◆ Try it ◆
Your answer should give again, exactly, the lines from the beginning of the entries below through the line containing "yüzleşmesi ve ondan ders çıkarması". It must contain no pictures.

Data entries
=== Section Start ===

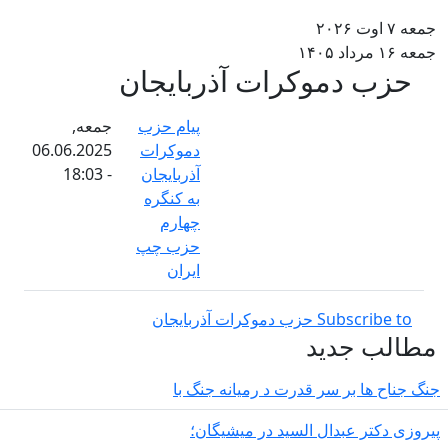
عه ۷ اوت ۲۰۲۶
عه ۱۶ مرداد ۱۴۰۵
حزب دموکرات آذربایجان
پیام حزب
جمعه,
دموکرات
06.06.2025
آذربایجان
- 18:03
به کنگره
چهارم
حزب چپ
ایران
Subscribe to حزب دموکرات آذربایجان
طالب جدید
گ جناح ها بر سر قدرت د رمیانە جنگ با
روزی دکتر عبدال السید در میشیگان؛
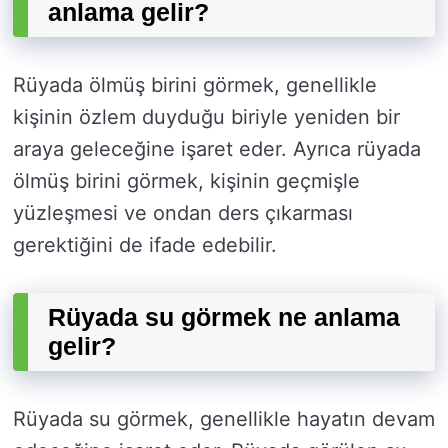
anlama gelir?
Rüyada ölmüş birini görmek, genellikle
kişinin özlem duyduğu biriyle yeniden bir
araya geleceğine işaret eder. Ayrıca rüyada
ölmüş birini görmek, kişinin geçmişle
yüzleşmesi ve ondan ders çıkarması
gerektiğini de ifade edebilir.
Rüyada su görmek ne anlama
gelir?
Rüyada su görmek, genellikle hayatın devam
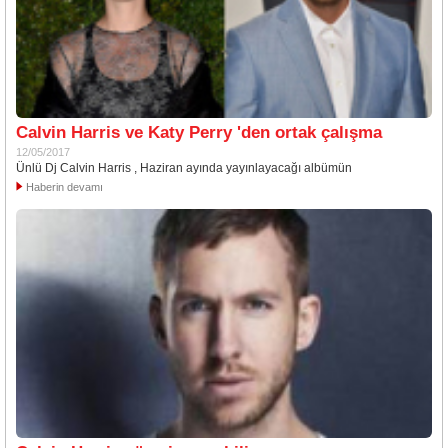
Calvin Harris ve Katy Perry 'den ortak çalışma
12/05/2017
Ünlü Dj Calvin Harris , Haziran ayında yayınlayacağı albümün
Haberin devamı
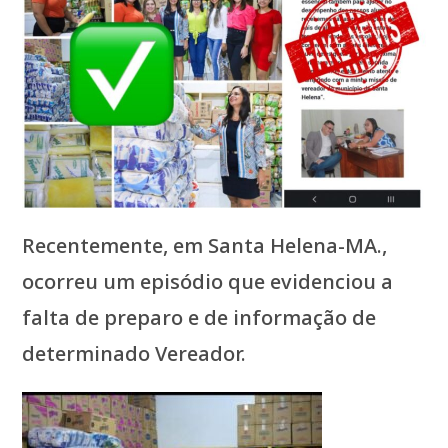
Recentemente, em Santa Helena-MA.,
ocorreu um episódio que evidenciou a
falta de preparo e de informação de
determinado Vereador.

=== Section End ===

◆ Solution for this problem ◆
عه ۷ اوت ۲۰۲۶
عه ۱۶ مرداد ۱۴۰۵
حزب دموکرات آذربایجان
پیام حزب
جمعه,
دموکرات
06.06.2025
آذربایجان
- 18:03
به کنگره
چهارم
حزب چپ
ایران
Subscribe to حزب دموکرات آذربایجان
طالب جدید
گ جناح ها بر سر قدرت د رمیانە جنگ با
روزی دکتر عبدال السید در میشیگان؛
anlama gelir?
Rüyada ölmüş birini görmek, genellikle
kişinin özlem duyduğu biriyle yeniden bir
araya geleceğine işaret eder. Ayrıca rüyada
ölmüş birini görmek, kişinin geçmişle
yüzleşmesi ve ondan ders çıkarması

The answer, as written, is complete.